Exercise brief:
Exact copy, no pictures: return all the records as they stand.

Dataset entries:
= = = = = = =

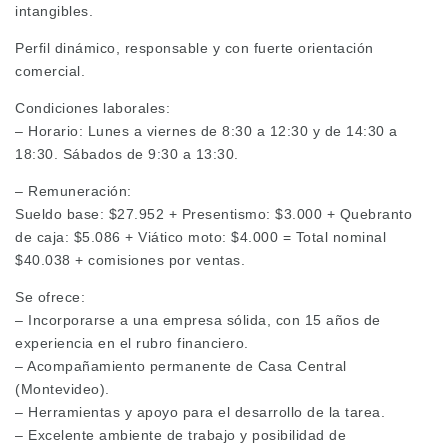
intangibles.
Perfil dinámico, responsable y con fuerte orientación
comercial.
Condiciones laborales:
– Horario: Lunes a viernes de 8:30 a 12:30 y de 14:30 a
18:30. Sábados de 9:30 a 13:30.
– Remuneración:
Sueldo base: $27.952 + Presentismo: $3.000 + Quebranto
de caja: $5.086 + Viático moto: $4.000 = Total nominal
$40.038 + comisiones por ventas.
Se ofrece:
– Incorporarse a una empresa sólida, con 15 años de
experiencia en el rubro financiero.
– Acompañamiento permanente de Casa Central
(Montevideo).
– Herramientas y apoyo para el desarrollo de la tarea.
– Excelente ambiente de trabajo y posibilidad de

= = = = = = =

Exercise solution:
intangibles.
Perfil dinámico, responsable y con fuerte orientación
comercial.
Condiciones laborales:
– Horario: Lunes a viernes de 8:30 a 12:30 y de 14:30 a
18:30. Sábados de 9:30 a 13:30.
– Remuneración:
Sueldo base: $27.952 + Presentismo: $3.000 + Quebranto
de caja: $5.086 + Viático moto: $4.000 = Total nominal
$40.038 + comisiones por ventas.
Se ofrece:
– Incorporarse a una empresa sólida, con 15 años de
experiencia en el rubro financiero.
– Acompañamiento permanente de Casa Central
(Montevideo).
– Herramientas y apoyo para el desarrollo de la tarea.
– Excelente ambiente de trabajo y posibilidad de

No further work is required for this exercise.